Place the cording in the middle of a fabric strip and fold it in half before sewing down its full length. Attach it to the front pillow piece’s bottom panel and make a stitch two inches from the end of the piping. Sew around the curve and adjust the fabric as you go until you are close from the beginning. 

 

Step #3. Construct the pillow

Let the cording ends meet to finish sewing, and you should be ready to make the envelope pillow itself. Pin the back pieces to the front piece and sew with half an inch of the seam allowance. Trim the corners and turn the pillow right side out to finish. 

 

Why Add Piping To A Pillow?

As you have read, adding piping to zippered and envelope pillows are relatively straightforward. But why should you bother attaching this detail? The quick answer is this simple addition enhances definition and style to the finish. 

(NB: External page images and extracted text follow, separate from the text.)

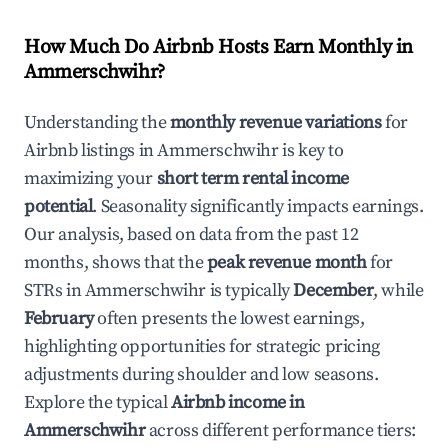
How Much Do Airbnb Hosts Earn Monthly in
Ammerschwihr
?
Understanding the
monthly revenue variations
for
Airbnb listings in
Ammerschwihr
is key to
maximizing your
short term rental income
potential
. Seasonality significantly impacts earnings.
Our analysis, based on data from the past 12
months, shows that the
peak revenue month
for
STRs in
Ammerschwihr
is typically
December
, while
February
often presents the lowest earnings,
highlighting opportunities for strategic pricing
adjustments during shoulder and low seasons.
Explore the typical
Airbnb income in
Ammerschwihr
across different performance tiers: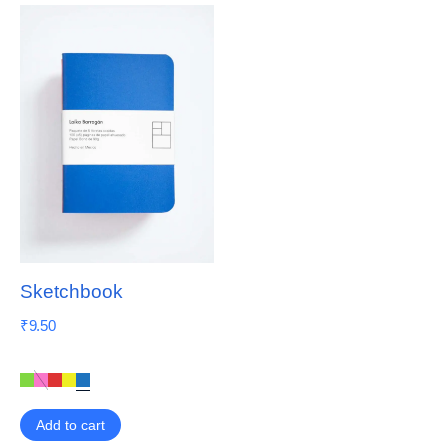
Sketchbook
₹
9.50
Add to cart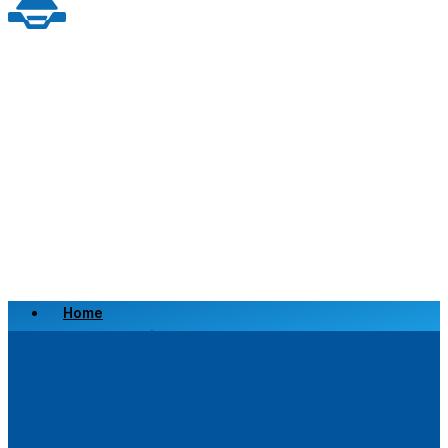
Home
Scrap a Vehicle
Sell a Vehicle
Location
Why Choose Us
FAQ’s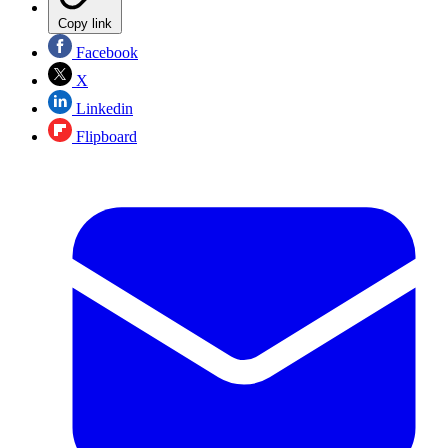
Copy link
Facebook
X
Linkedin
Flipboard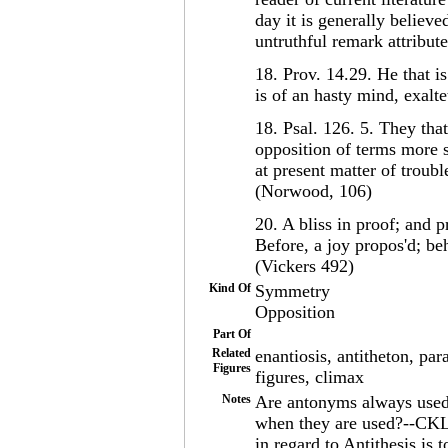
day it is generally believ
untruthful remark attribut
18. Prov. 14.29. He that is
is of an hasty mind, exalt
18. Psal. 126. 5. They that
opposition of terms more se
at present matter of troubl
(Norwood, 106)
20. A bliss in proof; and p
Before, a joy propos'd; b
(Vickers 492)
Kind Of
Symmetry
Opposition
Part Of
Related
enantiosis, antitheton, pa
Figures
figures, climax
Notes
Are antonyms always used? 
when they are used?--CKL 
in regard to Antithesis is 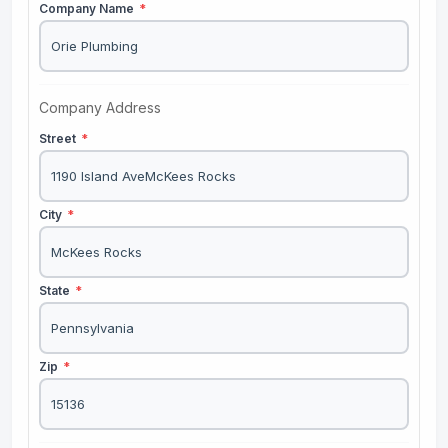
Company Name
*
Company Address
Street
*
City
*
State
*
Zip
*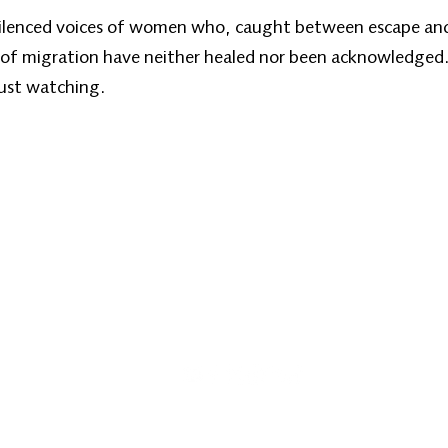
 silenced voices of women who, caught between escape and 
 of migration have neither healed nor been acknowledged.
 just watching.
کورپاڼه
زموږ په اړه
زموږ خپرونې
زن نیوز
info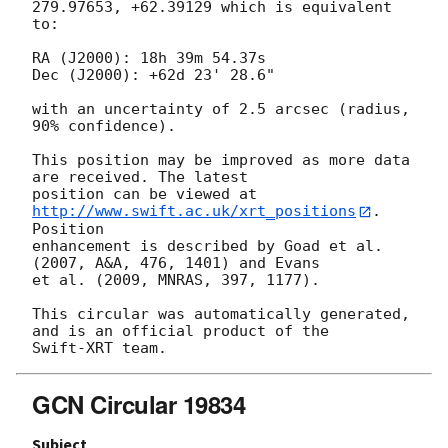
279.97653, +62.39129 which is equivalent

to:

RA (J2000): 18h 39m 54.37s

Dec (J2000): +62d 23' 28.6"

with an uncertainty of 2.5 arcsec (radius, 
90% confidence).

This position may be improved as more data 
are received. The latest

position can be viewed at 
http://www.swift.ac.uk/xrt_positions
. 
Position

enhancement is described by Goad et al. 
(2007, A&A, 476, 1401) and Evans

et al. (2009, MNRAS, 397, 1177).

This circular was automatically generated, 
and is an official product of the

GCN Circular 19834
Subject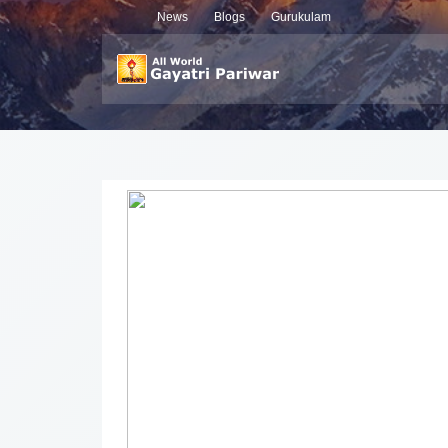
News
Blogs
Gurukulam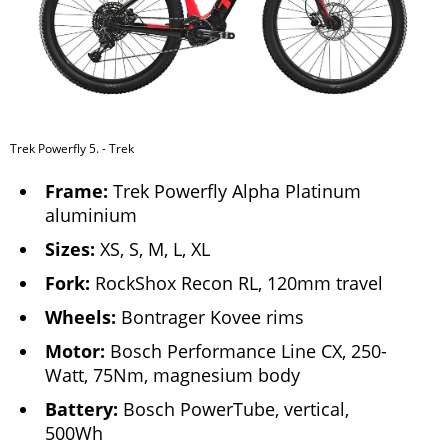
Trek Powerfly 5. - Trek
Frame:
Trek Powerfly Alpha Platinum
aluminium
Sizes:
XS, S, M, L, XL
Fork:
RockShox Recon RL, 120mm travel
Wheels:
Bontrager Kovee rims
Motor:
Bosch Performance Line CX, 250-
Watt, 75Nm, magnesium body
Battery:
Bosch PowerTube, vertical,
500Wh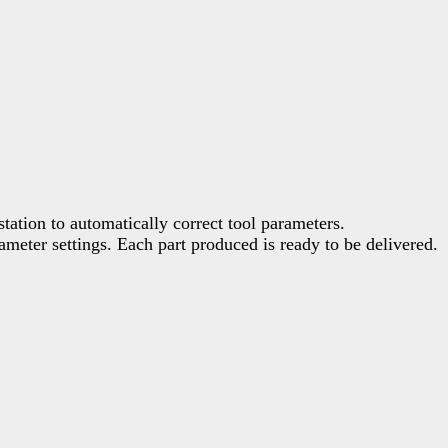
tation to automatically correct tool parameters.
meter settings. Each part produced is ready to be delivered.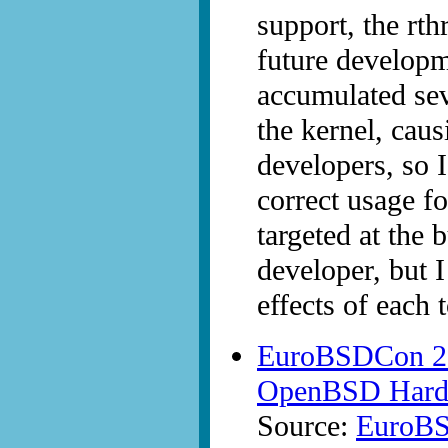
support, the rth
future developm
accumulated sev
the kernel, cau
developers, so I
correct usage fo
targeted at th
developer, but I
effects of each 
EuroBSDCon 200
OpenBSD Hardw
Source:
EuroB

Your decorative pillows will look more refined because of the added body from the cord covered in fabric. The process is quite simple anyway, and you can experiment with the colors and fabric designs to add. The key is to master how to let the cording ends meet smoothly. 

 

Conclusion

Sewing a pillow is relatively easy, so why not add more details and improve it more? If you’re interested, you can quickly study how to make a pillow with piping and a zipper. The zipper makes cover replacement easy, and the piping enhances the pillow’s features, especially for decorative purposes.

The guide above teaches you how to make a zippered pillow and how to add piping afterward. You can sew with a machine or by hand to make straight stitches and baste stitches. And before you know it, you just made a zippered pillow with piping!